- Aliakmonas Location within Greece
- Coordinates: 40°19′04″N 21°25′49″E﻿ / ﻿40.31778°N 21.43028°E
- Country: Greece
- Administrative region: Western Macedonia
- Regional unit: Kozani
- Municipality: Voio
- Municipal unit: Neapoli

Population (2021)
- • Community: 126
- Time zone: UTC+2 (EET)
- • Summer (DST): UTC+3 (EEST)

= Aliakmonas, Kozani =

Aliakmonas (Αλιάκμονας, before 1927: Βρατίνιον – Vratinon, between 1927 and 1960: Παλιούριον – Paliourion), is a Greek village located in the municipality of Voio, in the regional unit of Kozani. It is located on the left bank of its namesake, the River Aliakmon. A formerly independent community, it became part of the municipality of Neapoli in 1997, and of the municipality of Voio in 2010.

At an altitude of 550 meters, Aliakmonas is the lowest village in Voio. Views include the Tymfi mountains, Smolikas, Voio, and Grammos. To the northeast, it provides views of the Askio mountain range. There are fertile plains in the valley of Aliakmonas River. The area produces tobacco and wheat.

A folklore museum, housed in the old village school, was founded in 2009.

==History==
Archaeological digs near Aliakmonas have uncovered a few notable specimens. A statue of Aphrodite by the Greek sculptor Scopa (4th Century BC), for example, was discovered in a nearby settlement, where an early Christian mosaic floor was also uncovered. Coins, ceramics, statues, mosaics, floors were found near there.

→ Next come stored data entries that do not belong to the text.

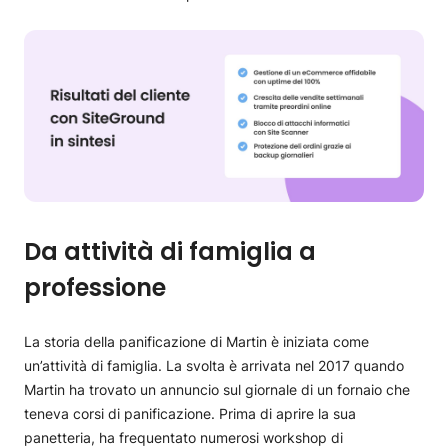
Da attività di famiglia a
professione
La storia della panificazione di Martin è iniziata come
un’attività di famiglia. La svolta è arrivata nel 2017 quando
Mаrtin ha trovato un annuncio sul giornale di un fornaio che
teneva corsi di panificazione. Prima di aprire la sua
panetteria, ha frequentato numerosi workshop di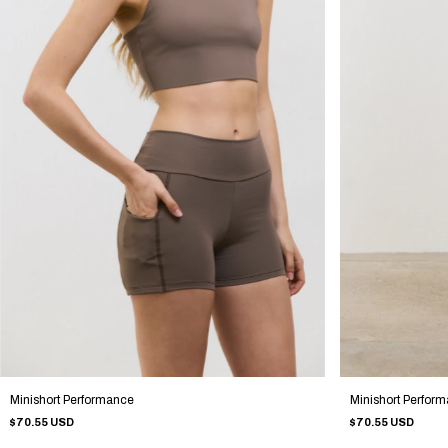
Minishort Performance
Minishort Perfor
$70.55 USD
$70.55 USD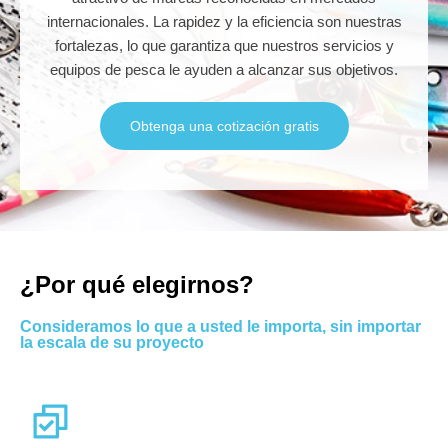
internacionales. La rapidez y la eficiencia son nuestras
fortalezas, lo que garantiza que nuestros servicios y
equipos de pesca le ayuden a alcanzar sus objetivos.
Obtenga una cotización gratis
¿Por qué elegirnos?
Consideramos lo que a usted le importa, sin importar
la escala de su proyecto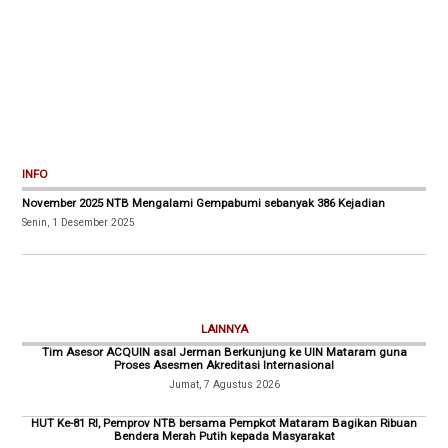
INFO
November 2025 NTB Mengalami Gempabumi sebanyak 386 Kejadian
Senin, 1 Desember 2025
LAINNYA
Tim Asesor ACQUIN asal Jerman Berkunjung ke UIN Mataram guna
Proses Asesmen Akreditasi Internasional
Jumat, 7 Agustus 2026
HUT Ke-81 RI, Pemprov NTB bersama Pempkot Mataram Bagikan Ribuan
Bendera Merah Putih kepada Masyarakat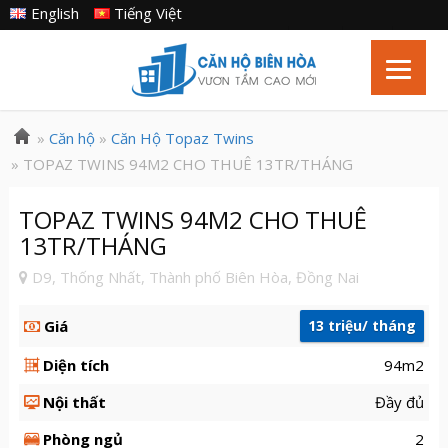
English
Tiếng Việt
»
Căn hộ
»
Căn Hộ Topaz Twins
» TOPAZ TWINS 94M2 CHO THUÊ 13TR/THÁNG
TOPAZ TWINS 94M2 CHO THUÊ
13TR/THÁNG
D9, Thống Nhất, Thành phố Biên Hòa, Đồng Nai
Giá
13 triệu/ tháng
Diện tích
94m2
Nội thất
Đầy đủ
Phòng ngủ
2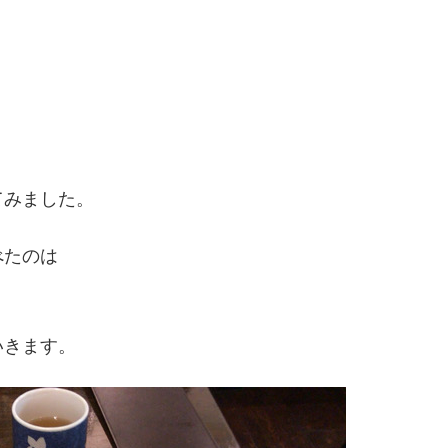
てみました。
べたのは
いきます。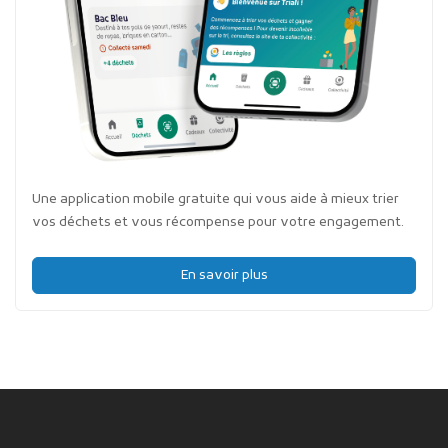
Une application mobile gratuite qui vous aide à mieux trier
vos déchets et vous récompense pour votre engagement.
En savoir plus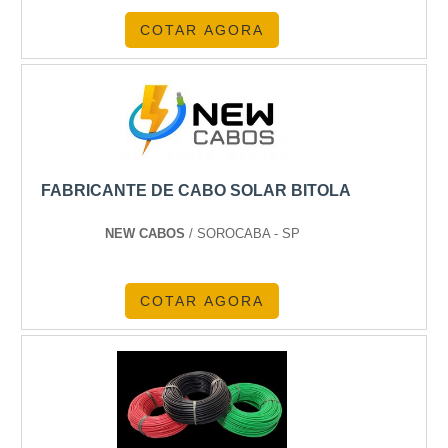
COTAR AGORA
FABRICANTE DE CABO SOLAR BITOLA
NEW CABOS
/ SOROCABA - SP
COTAR AGORA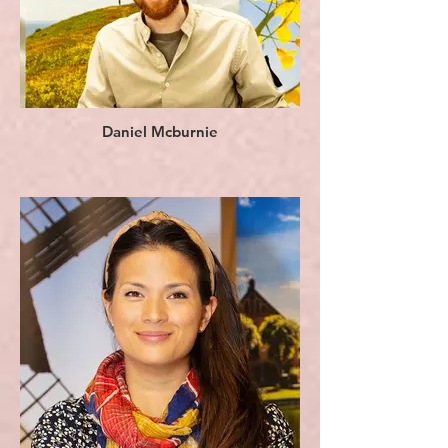
Daniel Mcburnie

The village (under the name Vratini) was mentioned in writing as early as 1534 AD, in the code of Zavorda. The name was changed to Paliourion in 1927, and subsequently to Aliakmonas in 1960. Statistical reporting in the early 20th century referred to the settlement as a Greek village in the sanjak Servia with a population of 400; if immediately surrounding settlements are included, the total population may have amounted to 750.